Task objective | In full and without changes, output the data.
:: Source data ::
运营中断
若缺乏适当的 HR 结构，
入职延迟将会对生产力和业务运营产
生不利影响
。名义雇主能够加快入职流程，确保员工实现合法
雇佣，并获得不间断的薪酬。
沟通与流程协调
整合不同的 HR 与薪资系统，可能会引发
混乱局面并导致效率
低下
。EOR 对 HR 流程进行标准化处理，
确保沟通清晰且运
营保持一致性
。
:::
Answer for the task |
运营中断
若缺乏适当的 HR 结构，
入职延迟将会对生产力和业务运营产
生不利影响
。名义雇主能够加快入职流程，确保员工实现合法
雇佣，并获得不间断的薪酬。
沟通与流程协调
整合不同的 HR 与薪资系统，可能会引发
混乱局面并导致效率
低下
。EOR 对 HR 流程进行标准化处理，
确保沟通清晰且运
营保持一致性
。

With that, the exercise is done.